Fluorescence Assisted Cell Sorting
To isolate 488 nm+ astrocytes, Upf2wt/wt:Aldh1L1CreERT2and Upf2fl/fl:Aldh1L1CreERT2 mice were crossed with the Ai6 reporter line from The Jackson Laboratory to generate triple transgenic mice. Fluorescence Assisted Cell Sorting (FACS) was performed ∼14 days after the last day of tamoxifen dosing. Mice were anesthetized with 4% isoflurane followed by intracardial perfusion using Hanks’ Balanced Salt Solution (88284, ThermoFisher Sci) to flush blood. Next, brains were extracted onto ice-cold petri dishes for cortex-hippocampus dissections. Cortical-hippocampal samples from each genotype were collected in ice-cold petri dishes containing DNase, RNase, protease free PBS (BP24384, Fisher Sci). After tissue collection (n = 3 brains/genotype), samples were manually chopped using a sterile scalpel. Cell dissociation was performed using a Papain Dissociation Kit (LK003150, Worthington Biochemical Corp). During the papain dissociation step, RNAse murine inhibitor (M0314S, New England Biolabs) was added at 1U/μL working concentration. Digested cell suspensions were passed through a 40 μm nylon mesh cell strainer (431750, Corning) followed by cell centrifugation at 300 g for 5 min. Cell pellets were gently resuspended and layered onto an ovomucoid gradient for final cell pelleting at 70 g for 6 min. CTRL and CKO cell pellets were re-suspend in 0.5% BSA (0332, VWR Chemicals) made in PBS solution for myelin removal using a magnetic bead kit (130-096-733, Miltenyi Biotec) with LS columns (130-042-401, Miltenyi Biotec). After myelin depletion, CTRL and cKO cell collections were brough to a cell sorter. A BD Influx system enabled FACS and an Ai6 negative cell suspension served as a negative control. Forward and side scattering gates were used to remove clumps of cells and debris. On average a total of 1-1.6 x 106 purified cells per genotype were collected in 0.5% BSA-PBS containing RNAse murine inhibitor for downstream RNA extraction.
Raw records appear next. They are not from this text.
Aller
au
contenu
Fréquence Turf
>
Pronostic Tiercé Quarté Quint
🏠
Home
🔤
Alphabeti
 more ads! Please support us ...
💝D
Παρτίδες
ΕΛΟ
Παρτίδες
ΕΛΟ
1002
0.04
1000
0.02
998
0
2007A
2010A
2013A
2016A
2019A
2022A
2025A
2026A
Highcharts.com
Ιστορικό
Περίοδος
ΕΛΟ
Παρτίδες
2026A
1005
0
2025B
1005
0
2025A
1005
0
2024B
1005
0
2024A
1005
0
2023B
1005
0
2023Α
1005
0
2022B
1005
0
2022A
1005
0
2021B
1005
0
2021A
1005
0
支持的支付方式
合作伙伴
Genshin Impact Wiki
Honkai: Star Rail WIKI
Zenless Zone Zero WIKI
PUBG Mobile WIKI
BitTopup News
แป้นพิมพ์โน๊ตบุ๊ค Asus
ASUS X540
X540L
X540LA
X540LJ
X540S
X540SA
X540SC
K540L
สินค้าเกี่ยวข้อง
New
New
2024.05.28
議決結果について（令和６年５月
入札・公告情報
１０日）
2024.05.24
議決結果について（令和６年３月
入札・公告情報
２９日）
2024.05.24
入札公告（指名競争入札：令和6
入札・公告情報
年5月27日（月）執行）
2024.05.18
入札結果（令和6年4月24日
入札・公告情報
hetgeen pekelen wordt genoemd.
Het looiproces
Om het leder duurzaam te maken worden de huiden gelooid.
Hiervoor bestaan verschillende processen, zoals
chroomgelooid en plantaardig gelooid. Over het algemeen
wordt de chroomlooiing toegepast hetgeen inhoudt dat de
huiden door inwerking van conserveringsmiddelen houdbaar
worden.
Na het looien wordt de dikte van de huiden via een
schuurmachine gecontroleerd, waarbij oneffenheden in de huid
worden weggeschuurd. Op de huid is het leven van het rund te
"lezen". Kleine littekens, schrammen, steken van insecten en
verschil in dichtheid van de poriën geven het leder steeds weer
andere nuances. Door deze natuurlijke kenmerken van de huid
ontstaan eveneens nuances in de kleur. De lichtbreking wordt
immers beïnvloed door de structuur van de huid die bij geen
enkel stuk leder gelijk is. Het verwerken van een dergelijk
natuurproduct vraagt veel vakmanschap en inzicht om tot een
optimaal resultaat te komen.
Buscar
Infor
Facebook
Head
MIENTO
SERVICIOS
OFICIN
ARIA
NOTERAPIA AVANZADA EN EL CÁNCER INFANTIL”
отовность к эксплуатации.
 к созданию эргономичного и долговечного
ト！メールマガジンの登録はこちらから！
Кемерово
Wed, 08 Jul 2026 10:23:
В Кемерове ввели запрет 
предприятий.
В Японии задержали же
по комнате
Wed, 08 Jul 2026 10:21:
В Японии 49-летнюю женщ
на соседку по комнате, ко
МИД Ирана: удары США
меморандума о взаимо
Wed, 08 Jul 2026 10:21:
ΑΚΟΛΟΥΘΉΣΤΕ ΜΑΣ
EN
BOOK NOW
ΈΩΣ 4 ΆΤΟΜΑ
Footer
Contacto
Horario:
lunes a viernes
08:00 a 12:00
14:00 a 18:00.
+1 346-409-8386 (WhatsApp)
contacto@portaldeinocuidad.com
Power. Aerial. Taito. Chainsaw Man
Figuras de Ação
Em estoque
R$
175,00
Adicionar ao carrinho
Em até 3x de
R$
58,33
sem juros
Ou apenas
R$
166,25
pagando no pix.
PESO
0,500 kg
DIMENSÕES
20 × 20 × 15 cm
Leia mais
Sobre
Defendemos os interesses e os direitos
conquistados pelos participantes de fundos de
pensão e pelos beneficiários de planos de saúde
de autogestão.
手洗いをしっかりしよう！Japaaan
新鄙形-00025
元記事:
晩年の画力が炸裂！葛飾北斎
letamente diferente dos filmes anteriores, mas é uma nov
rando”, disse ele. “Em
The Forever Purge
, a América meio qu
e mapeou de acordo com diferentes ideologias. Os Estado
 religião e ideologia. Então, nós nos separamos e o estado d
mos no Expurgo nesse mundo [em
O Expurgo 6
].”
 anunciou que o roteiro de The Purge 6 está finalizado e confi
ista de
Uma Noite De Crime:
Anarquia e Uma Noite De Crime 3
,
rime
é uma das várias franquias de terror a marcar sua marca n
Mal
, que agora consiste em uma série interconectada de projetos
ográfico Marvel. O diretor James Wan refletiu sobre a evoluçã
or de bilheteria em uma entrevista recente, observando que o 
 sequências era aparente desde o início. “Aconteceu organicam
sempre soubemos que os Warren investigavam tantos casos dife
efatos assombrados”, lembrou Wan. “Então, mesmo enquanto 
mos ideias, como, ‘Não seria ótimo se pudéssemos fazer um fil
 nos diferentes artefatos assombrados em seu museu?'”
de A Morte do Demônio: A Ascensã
RNA Sequencing and Analysis
CTRL and cKO cell samples purified by FACS from 6 mice per genotype (with 2 technical replicates) were immediately processed for RNA extraction using the RNeasy Mini plus kit (74136, Qiagen). After following the manufacturers specifications, RNA quantity and quality was assessed using Agilent Bioanalyzer Tape station and picogel analyses. RNA integrity number (RIN) values ranging from 7.0 – 9.0 for CTRL and cKO RNA samples were used to prepare the library using the IlluminaNextSeq500 SMART-Nextera kit, as per manufacturer’s instructions. Libraries were sequenced (pair-end reads) with an Illumina NextSeq 500 platform for 50 cycles, with a depth of 40M reads per sample.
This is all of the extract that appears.